Alone at a technical training session far from home, I decided to attend the evening cocktail gathering and have too much wine, assuming for some reason that drinking alone in a crowd of techies was better than drinking alone in my hotel room, or perhaps not even drinking at all.
Most people were standing and milling; as usual I chose to sit in the corner and watch. One woman in particular caught my eye, a lean, tan beauty with long dark hair that seemed to be in need of constant adjustment. She would stroke it, play with the ends, remove her hairband and then recollect it, all the time bending over, bending to the side, bending back, the heads of the men around her following her movements like pigeons with a wind-tossed bread crumb. Once or twice she glanced over at me and smiled one of the biggest most inviting smiles I had ever seen. I saluted her with my near-empty glass, went to get a refill, found my way barely back to the table and discovered her sitting there, one long leg crossed over the other, bouncing up and down at the knee, with a couple of clearly smitten guys in tow.
I shrugged, and was about to start to another table when she patted the seat of the empty chair, bidding me sit. I sat, not sure where this was going, but happy for the opportunity to observe her up close. In detail she was probably a few years older than my 30-odd-something, and uniquely, provocatively gorgeous, almost pornographic, especially sucking on a straw, playing with ice cubes, her wedding ring clinking against the glass, bouncing her leg, and tossing her hair.
From the conversation I gathered that her name was Stacie. The guy's names were singularly unimportant to me. I tend to exude a primitive proprietary air around good looking women, whether I have any right to or not, so while I watched Stacie, feeling ownerly, the other two guys alternated between watching her and trying to figure out who the hell I was.
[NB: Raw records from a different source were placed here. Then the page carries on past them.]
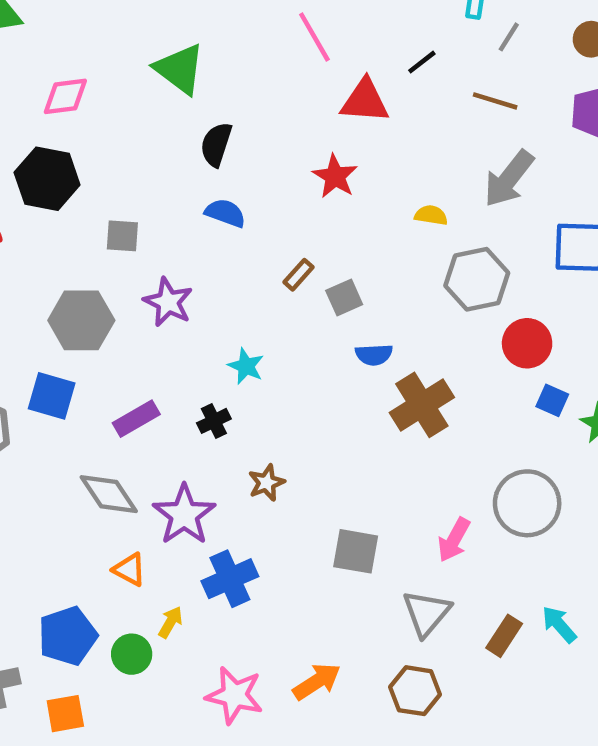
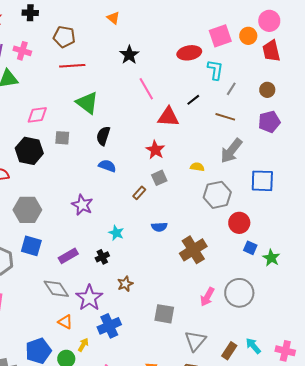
gray square: (122, 236) -> (62, 138), moved
gray square: (344, 298) -> (159, 178), moved
gray hexagon: (81, 320) -> (27, 210), moved
blue semicircle: (374, 355) -> (159, 227), moved
pink arrow: (454, 540) -> (207, 297), moved

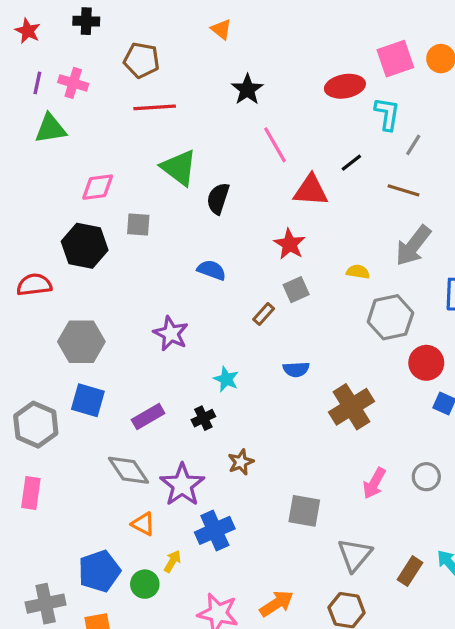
black semicircle: (103, 136) -> (218, 198), moved
gray circle: (239, 293) -> (426, 477), size x0.6

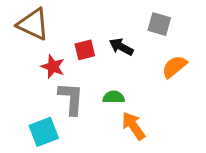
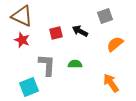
gray square: (159, 24) -> (105, 16), turned -35
red star: (53, 67) -> (22, 40), moved
orange arrow: (133, 126) -> (111, 83), moved

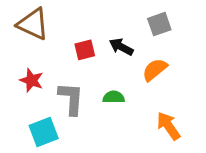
red star: (22, 40) -> (32, 80), moved
orange semicircle: (115, 44) -> (155, 70), moved

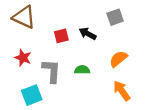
orange semicircle: (155, 70) -> (118, 59), moved

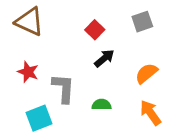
black arrow: (88, 34) -> (104, 58), moved, turned 112
red square: (61, 36) -> (95, 30), moved, turned -32
green semicircle: (82, 70) -> (102, 105), moved

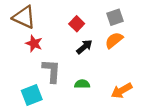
red star: (28, 72) -> (34, 43), moved
orange semicircle: (146, 73) -> (114, 40), moved
orange arrow: (150, 113) -> (122, 91), turned -85

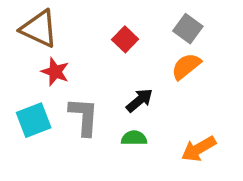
gray square: (115, 17) -> (188, 29), turned -35
black arrow: (84, 47) -> (139, 100), moved
cyan square: (32, 95) -> (34, 120), moved

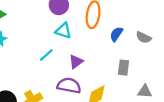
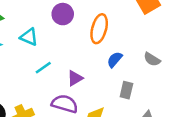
cyan triangle: (63, 31) -> (29, 37), moved
blue semicircle: (116, 34) -> (115, 60), moved

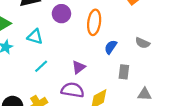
cyan line: (43, 68) -> (41, 66), moved

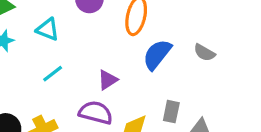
blue semicircle: (111, 47) -> (157, 54), size x1.5
gray rectangle: (124, 72) -> (171, 112), moved

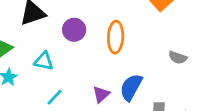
blue semicircle: (157, 54) -> (131, 87), moved

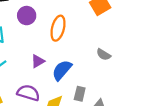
purple triangle: (101, 94) -> (38, 61), moved

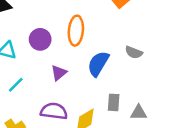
purple circle: (27, 16) -> (40, 39), moved
blue semicircle: (62, 70) -> (98, 64), moved

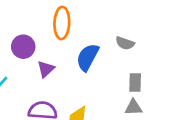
purple circle: (40, 39) -> (23, 47), moved
gray rectangle: (114, 102) -> (135, 83), moved

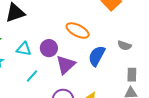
orange ellipse: (62, 23) -> (78, 30), turned -65
purple triangle: (46, 69) -> (66, 65), size x1.5

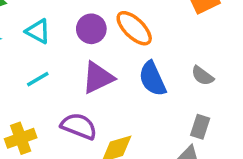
purple circle: (49, 48) -> (91, 29), moved
blue semicircle: (97, 56) -> (152, 79), turned -70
Eventually one of them gave up and wandered off. I was beginning to suspect that I had been chosen solely for that purpose, but in an increasingly drunken stupor I was unable to do much except follow them when Stacie announced she was heading upstairs. As she flirted with both of us on the elevator I refined my theory, deciding that I was there to chase the other guys off because she was unable to do it herself, or even to stop herself from encouraging them.
We arrived at Stacie's room and stood in the hall while she fumbled for the little plastic card, me drunk but enchanted, her sober but clearly getting off on the attention, and the other guy frustrated and confused. I am to this day unclear as to who he was or what he thought he was to her, but when the door finally opened and I spotted two beds inside I immediately, carefully, dove on one, sprawling out on my back and praying for sleep, forgetting for a moment that I had my own room with my own stuff, my own bed, and a phone to call home on.
Stacie kicked off her shoes, and the other guy, now more bewildered than ever, ducked into the bathroom and closed the door, leaving me and Stacie alone for the moment. As I watched her she walked to the table across from the end of the bed, standing still at first, watching herself in the mirror, admiring herself in the mirror being admired by me in the mirror, before putting down her key, removing the earrings from her ears, the hairband from her hair, the long dark hair falling down her back and and forward across her chest.
She smiled at me in the mirror, and I smiled back as she reached down, picked up a hairbrush, and began to brush her hair with long slow sensuous strokes, leaning left, leaning right, leaning front, leaning back, her eyes rarely leaving my reflection, or mine hers. She was putting on a show, luxuriating in the attention, and my obvious admiration. Minutes passed. Minutes of staring, minutes of brushing, minutes of smiling, minutes of hair.
Noises in the bathroom broke the spell. The bathroom door opened. The other guy emerged, looked at me, looked at her, made noises about how late it was, how early we started tomorrow, going back to his room. Stacie padded to the door, let him out, waited for me. Watching her had sobered me enough to stand. I stood. I walked to the door. Was ready to leave when she put her arms out. I hugged her. Her hand moved. Up and down my back. My hand moved. Up and down hers, feeling her strength, absorbing her energy. She pushed me back to arms length, stared into my eyes, made me think about kissing her. But I didn't. Stumbled out into the hall, saw the other guy at the end, waiting to see if I emerged. Returned to my room. Lay on the bed. Called my wife. Thought about calling Stacie. But I didn't. Fell asleep remembering that nobody, in all my years, had ever put on a show for me.